**What to produce:**
Write the listing below out again exactly, dropping the images.

Start of Stored data

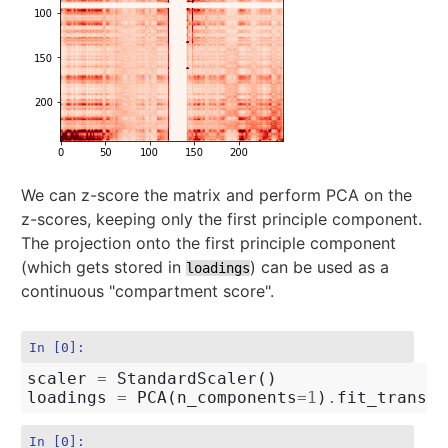
We can z-score the matrix and perform PCA on the
z-scores, keeping only the first principle component.
The projection onto the first principle component
(which gets stored in
) can be used as a
loadings
continuous "compartment score".
In [0]:
scaler
=
StandardScaler
()
loadings
=
PCA
(
n_components
=
1
)
.
fit_transfo
In [0]:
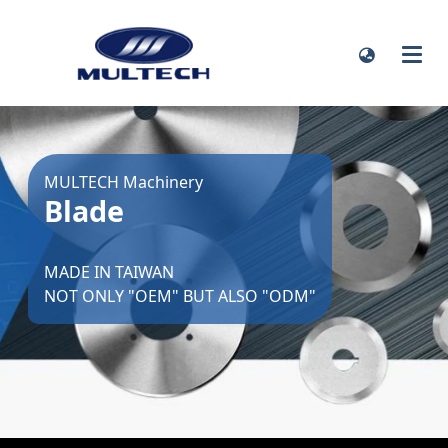
MULTECH Machinery
Blade
MADE IN TAIWAN
NOT ONLY "OEM" BUT ALSO "ODM"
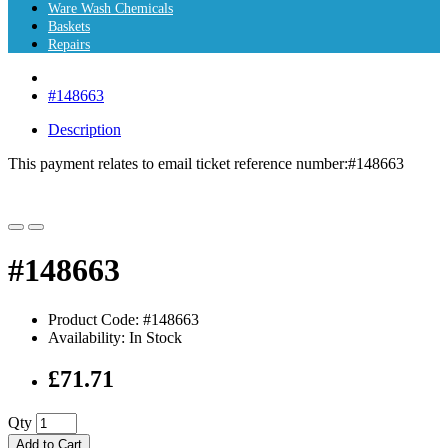
Ware Wash Chemicals
Baskets
Repairs
#148663
Description
This payment relates to email ticket reference number:
#148663
#148663
Product Code: #148663
Availability: In Stock
£71.71
Qty
Add to Cart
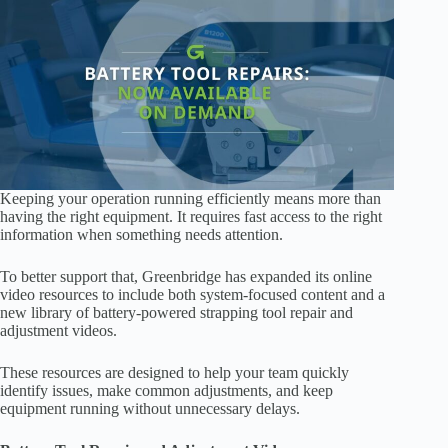
Keeping your operation running efficiently means more than
having the right equipment. It requires fast access to the right
information when something needs attention.
To better support that, Greenbridge has expanded its online
video resources to include both system-focused content and a
new library of battery-powered strapping tool repair and
adjustment videos.
These resources are designed to help your team quickly
identify issues, make common adjustments, and keep
equipment running without unnecessary delays.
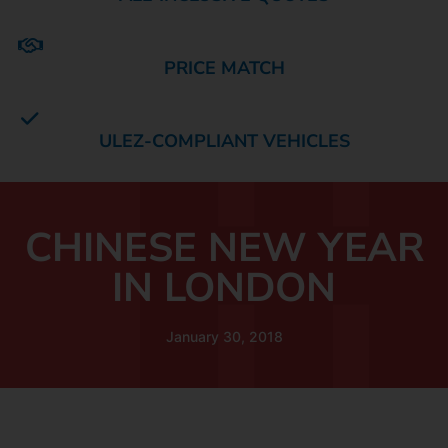
PRICE MATCH
ULEZ-COMPLIANT VEHICLES
CHINESE NEW YEAR
IN LONDON
January 30, 2018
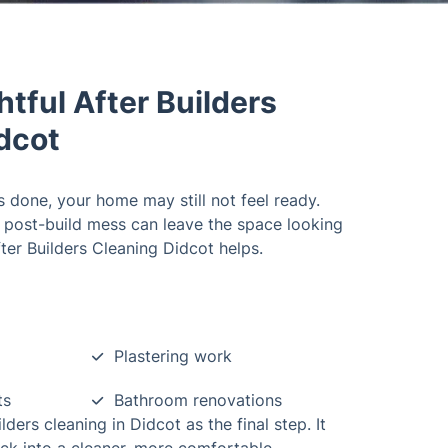
tful After Builders
idcot
 done, your home may still not feel ready.
nd post-build mess can leave the space looking
fter Builders Cleaning Didcot helps.
Plastering work
ts
Bathroom renovations
ers cleaning in Didcot as the final step. It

End of Stored data

**Answer space:**
We can z-score the matrix and perform PCA on the
z-scores, keeping only the first principle component.
The projection onto the first principle component
(which gets stored in
) can be used as a
loadings
continuous "compartment score".
In [0]:
scaler
=
StandardScaler
()
loadings
=
PCA
(
n_components
=
1
)
.
fit_transfo
In [0]:
MULTECH Machinery
Blade
MADE IN TAIWAN
NOT ONLY "OEM" BUT ALSO "ODM"
Ware Wash Chemicals
Baskets
Repairs
#148663
Description
This payment relates to email ticket reference number:
#148663
#148663
Product Code: #148663
Availability: In Stock
£71.71
Qty
Add to Cart
Keeping your operation running efficiently means more than
having the right equipment. It requires fast access to the right
information when something needs attention.
To better support that, Greenbridge has expanded its online
video resources to include both system-focused content and a
new library of battery-powered strapping tool repair and
adjustment videos.
These resources are designed to help your team quickly
identify issues, make common adjustments, and keep
equipment running without unnecessary delays.
PRICE MATCH
ULEZ-COMPLIANT VEHICLES
CHINESE NEW YEAR
IN LONDON
January 30, 2018
tful After Builders
idcot
 done, your home may still not feel ready.
nd post-build mess can leave the space looking
fter Builders Cleaning Didcot helps.
Plastering work
ts
Bathroom renovations
ers cleaning in Didcot as the final step. It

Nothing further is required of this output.